El desmantelamiento del Estado de bienestar -tal como ha sido la aspiración del gran capital en su versión neoliberal desde hace más de treinta años- supone exponer a los sectores populares excluidos y subordinados a toda una serie de privaciones, cuya satisfacción estaría ahora en manos privadas, más interesadas en obtener grandes ganancias que en resolver necesidades. Resalta la importancia de la producción y el consumo como elementos determinantes de la felicidad, la autorrealización y el progreso humano, al mismo tiempo que promueve un inmovilismo social, centrando estos logros en la acción individual.
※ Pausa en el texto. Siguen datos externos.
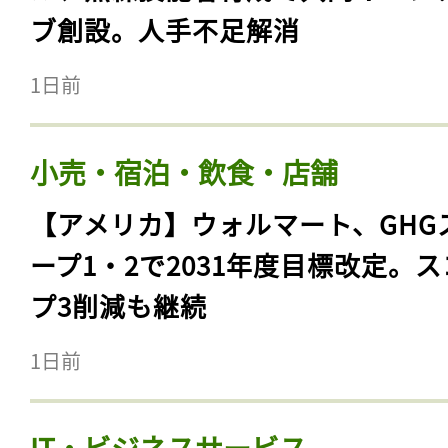
ブ創設。人手不足解消
1日前
小売・宿泊・飲食・店舗
【アメリカ】ウォルマート、GHG
ープ1・2で2031年度目標改定。
プ3削減も継続
1日前
IT・ビジネスサービス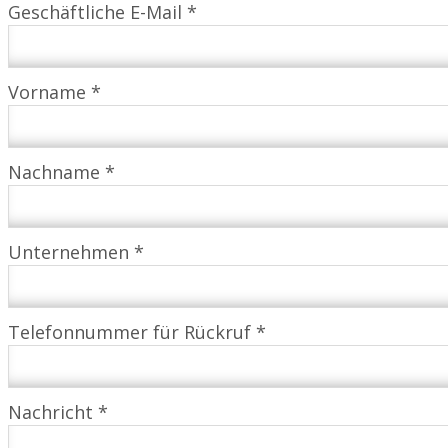
Geschäftliche E-Mail *
Vorname *
Nachname *
Unternehmen *
Telefonnummer für Rückruf *
Nachricht *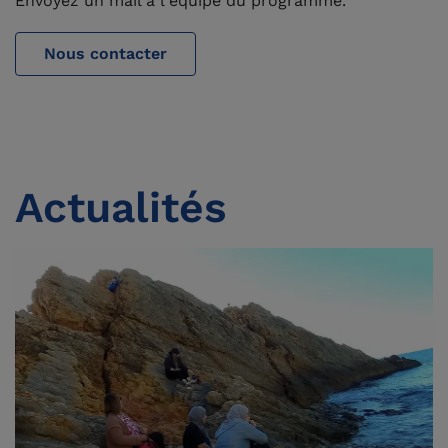
Envoyez un mail à l'équipe du programme.
Nous contacter
Actualités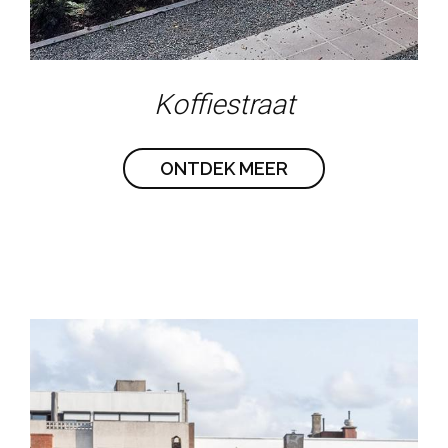
Koffiestraat
ONTDEK MEER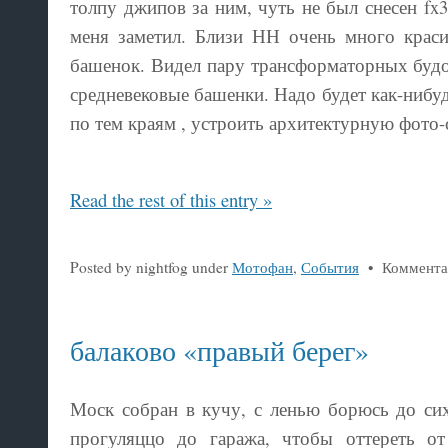
толпу джипов за ним, чуть не был снесен fx3
меня заметил. Близи НН очень много крас
башенок. Видел пару трансформаторных будо
средневековые башенки. Надо будет как-нибуд
по тем краям , устроить архитектурную фото-
Read the rest of this entry »
Posted by nightfog under
Мотофан
,
События
•
Коммента
балаково «правый берег»
Моск собран в кучу, с ленью борюсь до сих
прогуляццо до гаража, чтобы оттереть о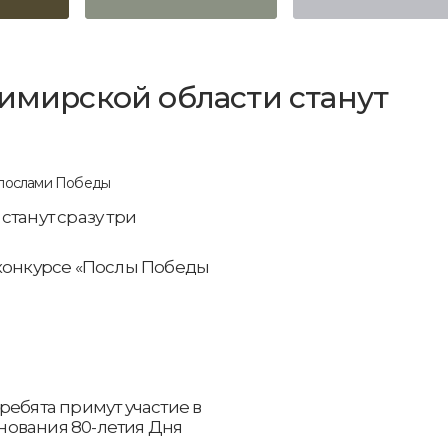
димирской области станут
станут сразу три
 конкурсе «Послы Победы
ребята примут участие в
нования 80-летия Дня
.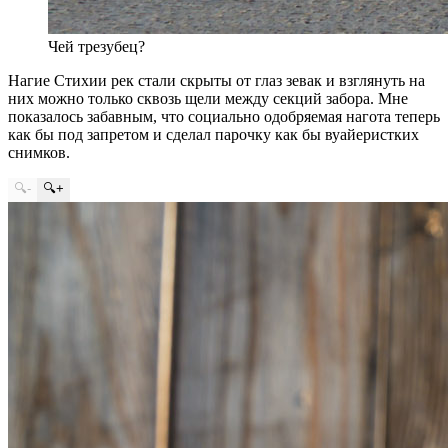
Чей трезубец?
Нагие Стихии рек стали скрыты от глаз зевак и взглянуть на
них можно только сквозь щели между секций забора. Мне
показалось забавным, что социально одобряемая нагота теперь
как бы под запретом и сделал парочку как бы вуайеристких
снимков.
🔍-
🔍+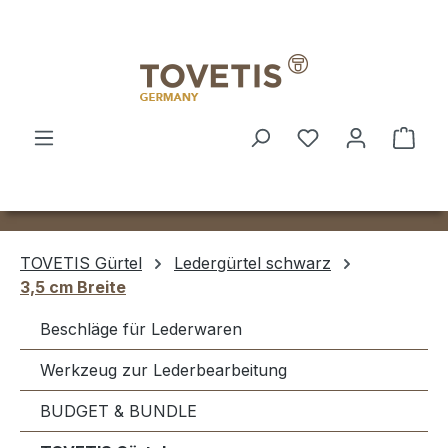
Zum Hauptinhalt springen
Ware
TOVETIS Gürtel
Ledergürtel schwarz
3,5 cm Breite
Beschläge für Lederwaren
Werkzeug zur Lederbearbeitung
BUDGET & BUNDLE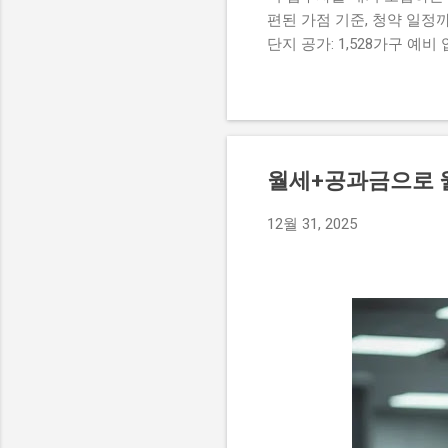
편된 가점 기준, 청약 일정까
단지 공가: 1,528가구 예비
급 주택 규모 : 전용면적 39
재 서울특별시에 거주하는 무
건 소득 기준 가구당 도시근로자
억 4,500만 원 이하 자동차
입주자 선정 기준과 서류 제
월세+공과금으로 월
나이' 및 '세대원 수' 삭제
상자는 편리하게 온라인으로 
12월 31, 2025
정 선순위 신청자 수가 공급
드시 신청하시기 바랍니다. 선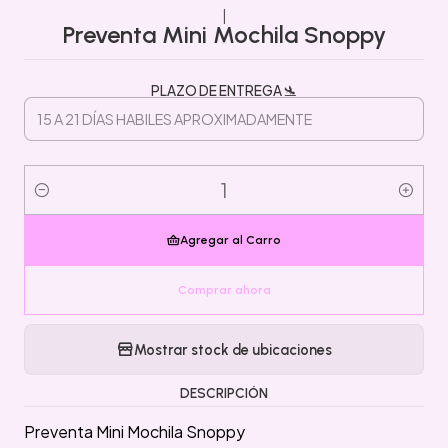
|
Preventa Mini Mochila Snoppy
PLAZO DE ENTREGA 🛬
Cantidad
Agregar al Carro
Comprar ahora
Mostrar stock de ubicaciones
DESCRIPCIÓN
Preventa Mini Mochila Snoppy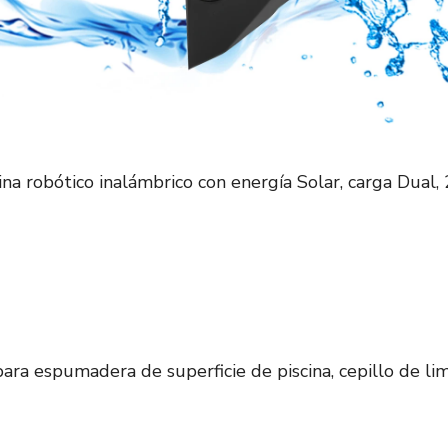
ina robótico inalámbrico con energía Solar, carga Dual
ara espumadera de superficie de piscina, cepillo de li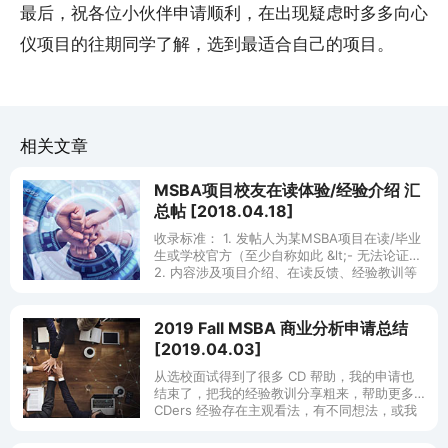
最后，祝各位小伙伴申请顺利，在出现疑虑时多多向心
仪项目的往期同学了解，选到最适合自己的项目。
相关文章
MSBA项目校友在读体验/经验介绍 汇
总帖 [2018.04.18]
收录标准： 1. 发帖人为某MSBA项目在读/毕业
生或学校官方（至少自称如此 &lt;- 无法论证）
2. 内容涉及项目介绍、在读反馈、经验教训等
等（有干货） 原因：
2019 Fall MSBA 商业分析申请总结
[2019.04.03]
从选校面试得到了很多 CD 帮助，我的申请也
结束了，把我的经验教训分享粗来，帮助更多
CDers 经验存在主观看法，有不同想法，或我
有说的不对的地方，欢迎分享和指正。 个人背
景 学校：双非 专业：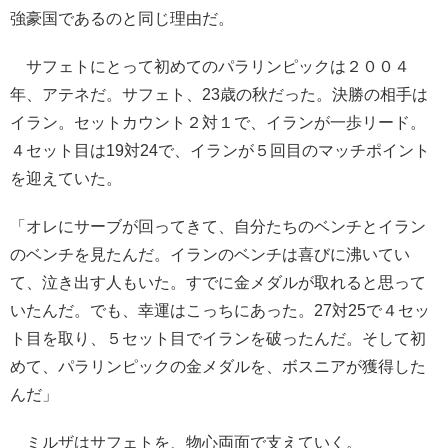
強豪国であるのと同じ理由だ。
サフェトにとって初めてのパラリンピックは２００４
年、アテネだ。サフェト、23歳の秋だった。決勝の相手は
イラン。セットカウント２対１で、イランが一歩リード。
４セット目は19対24で、イランが５回目のマッチポイント
を迎えていた。
「オレにサーブが回ってきて、自分たちのベンチとイラン
のベンチを見たんだ。イランのベンチは喜びに沸いてい
て、泣き出す人もいた。すでに金メダルが取れると思って
いたんだ。でも、幸運はこっちにあった。27対25で４セッ
ト目を取り、５セット目でイランを破ったんだ。そして初
めて、パラリンピックの金メダルを、ボスニアが獲得した
んだ」
ミルザはサフェトを、物心両面で支えていく。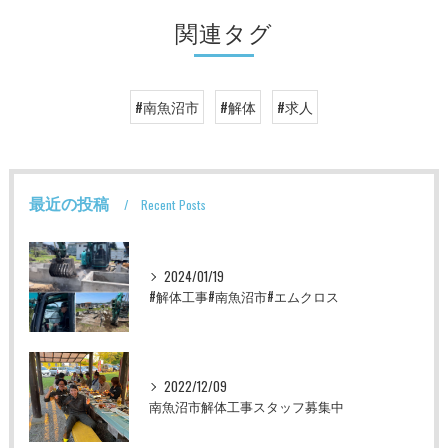
関連タグ
#南魚沼市
#解体
#求人
最近の投稿
Recent Posts
2024/01/19
#解体工事#南魚沼市#エムクロス
2022/12/09
南魚沼市解体工事スタッフ募集中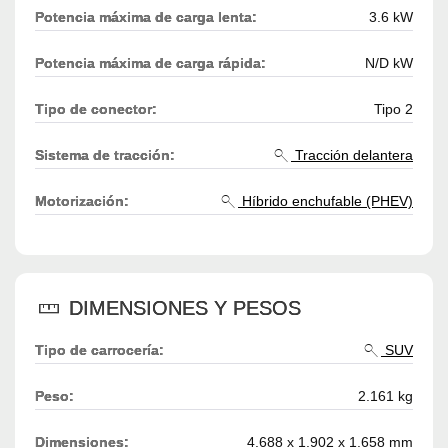
Potencia máxima de carga lenta:
3.6 kW
Potencia máxima de carga rápida:
N/D kW
Tipo de conector:
Tipo 2
Sistema de tracción:
Tracción delantera
Motorización:
Híbrido enchufable (PHEV)
DIMENSIONES Y PESOS
Tipo de carrocería:
SUV
Peso:
2.161 kg
Dimensiones:
4.688 x 1.902 x 1.658 mm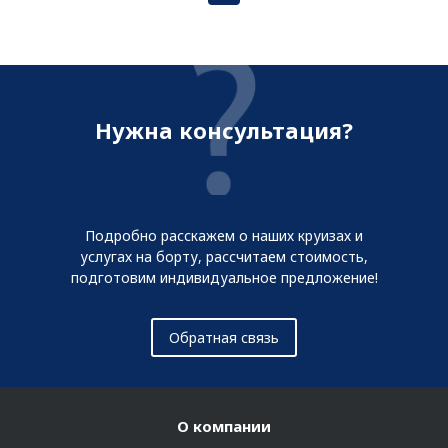
Нужна консультация?
Подробно расскажем о наших круизах и
услугах на борту, рассчитаем стоимость,
подготовим индивидуальное предложение!
Обратная связь
О компании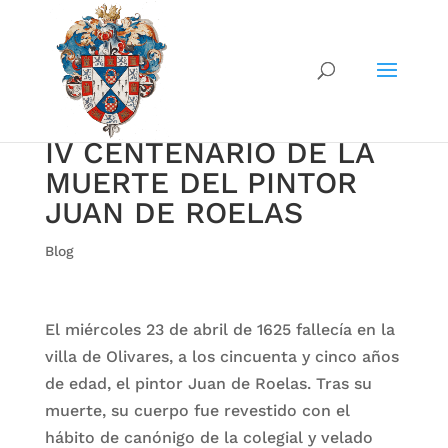
IV CENTENARIO DE LA
MUERTE DEL PINTOR
JUAN DE ROELAS
Blog
El miércoles 23 de abril de 1625 fallecía en la
villa de Olivares, a los cincuenta y cinco años
de edad, el pintor Juan de Roelas. Tras su
muerte, su cuerpo fue revestido con el
hábito de canónigo de la colegial y velado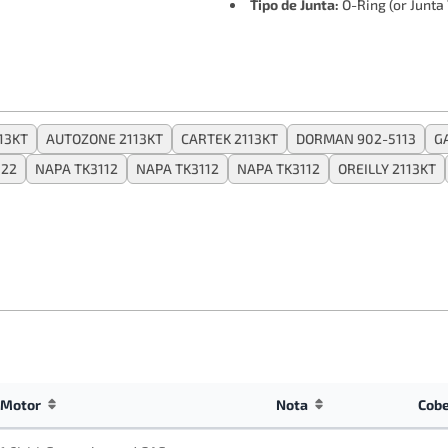
Tipo de Junta:
O-Ring (or Junta 
13KT
AUTOZONE 2113KT
CARTEK 2113KT
DORMAN 902-5113
G
022
NAPA TK3112
NAPA TK3112
NAPA TK3112
OREILLY 2113KT
Motor
Nota
Cob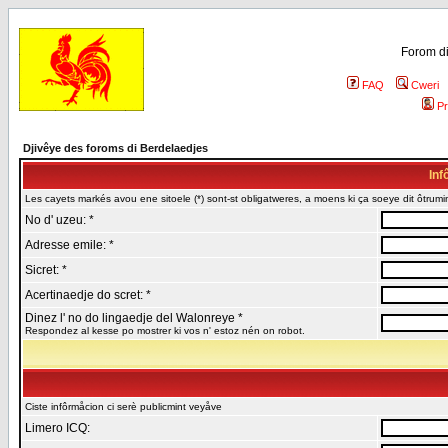
Forom di
FAQ
Cweri
Pr
Djivêye des foroms di Berdelaedjes
Inf
Les cayets markés avou ene sitoele (*) sont-st obligatweres, a moens ki ça soeye dit ôtrumin
No d' uzeu: *
Adresse emile: *
Sicret: *
Acertinaedje do scret: *
Dinez l' no do lingaedje del Walonreye *
Respondez al kesse po mostrer ki vos n' estoz nén on robot.
Ciste infôrmåcion ci serè publicmint veyåve
Limero ICQ: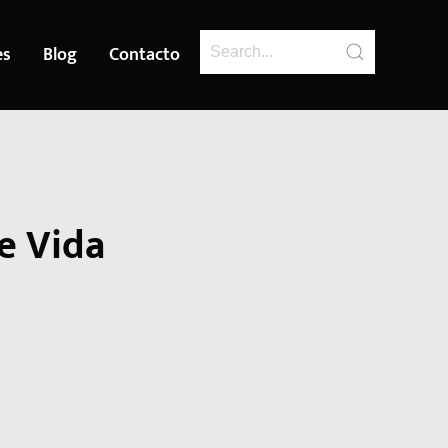
es
Blog
Contacto
e Vida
Por eso, Nancy Fraser, en su libro "Capitalismo caníbal. Cómo nuestro sistema está devorando la democracia, el cuidado y el planeta -y qué podemos hacer al respecto", expone que "el capitalismo es un sistema social caníbal. Devora ritualmente sus propias fuentes de sustento, se alimenta de seres y recursos que están en su periferia (como un agujero negro canibaliza a otros cuerpos celestes) y se come a sí mismo como el Uróboro" (serpiente o dragón engullendo su propia cola). La codicia implícita en todas sus actividades le impulsa a explotar, de ser posible, hasta la extenuación a todos los trabajadores, apenas recompensando su esfuerzo diario, exprimiendo sus energías físicas y mentales hasta dejarlos a su suerte como si fueran objetos desechables, sin dignidad. Pero esto exige un mayor entendimiento por parte de aquellos que sufren sus embates (sean personas o pueblos enteros) más que una mera queja. Solo un cuestionamiento profundo del sistema capitalista -desde sus albores hasta nuestros días- podrá motivar su erradicación, para bien del planeta y de la humanidad. Así, la lógica darwinista que le da existencia al capitalismo podría reemplazarse por una más a favor del desarrollo armonioso y en igualdad de la civilización humana, de manera simultánea con la garantía de preservación de toda vida existente en la naturaleza.